While they compliment Young-Ok on her skills and talk about their marriages in lowered whispers, the five hours of adding the spice to the cabbage flies by. They skip lunch and occasionally take short breaks for snacks such as cookies and leftover coffee. When they finish, they rinse out the enormous bowls in the bathroom and lean them against the wall to dry. The kimchi is now ready for fermentation for those who enjoy mature kimchi. For others, the freshness of the kimchi is also a delight.
They quickly get out of the trainers, drenched in the smell of various ingredients, and throw them into plastic bags to take home and wash. Then, they get in Jung-Ok’s car and speedily drive to a nearby jjimjil-bang. After a quick shower, they change into the shorts and shirts that the jjimjil-bang provides. With shik-hae, a sweet drink made of rice, they head for the salt room with a temperature of 64 degrees Celsius and sit there with their drinks. They continue on with the never-ending gossip and talk about their marriages.
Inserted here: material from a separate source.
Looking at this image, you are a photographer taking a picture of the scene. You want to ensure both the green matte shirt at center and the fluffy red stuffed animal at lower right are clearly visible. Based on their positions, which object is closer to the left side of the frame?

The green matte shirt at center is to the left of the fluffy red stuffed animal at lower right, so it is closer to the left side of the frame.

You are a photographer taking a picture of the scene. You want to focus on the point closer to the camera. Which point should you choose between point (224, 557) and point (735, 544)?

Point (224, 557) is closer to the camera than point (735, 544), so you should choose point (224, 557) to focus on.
“This is the tradition,” says Jin-Ok after she has returned from the dry sauna. “Before the days of jjimjil-bang, we used to go to the public bath, but now, we go to jjimjil-bang. It’s good for relieving stress and getting rid of the muscle aches.”
The process of kim-jang, passed down from at least the beginning of the Chosun dynasty in the late-1300’s, seems to embody the traditional ideology of highly regarding collaboration and cooperation. Kim-jang is not just a tedious project to secure a nice side dish for the winter. It is a means of gathering together the women of a household to let them share their worries and sorrows, their troubles and happy memories. It’s a collective therapy where every participating member is the therapist and everyone is the patient. It’s a therapeutic process despite the bodily aches that persist throughout.
Seon-Myung Yoo studies English Literature and Journalism at Ewha Woman’s University.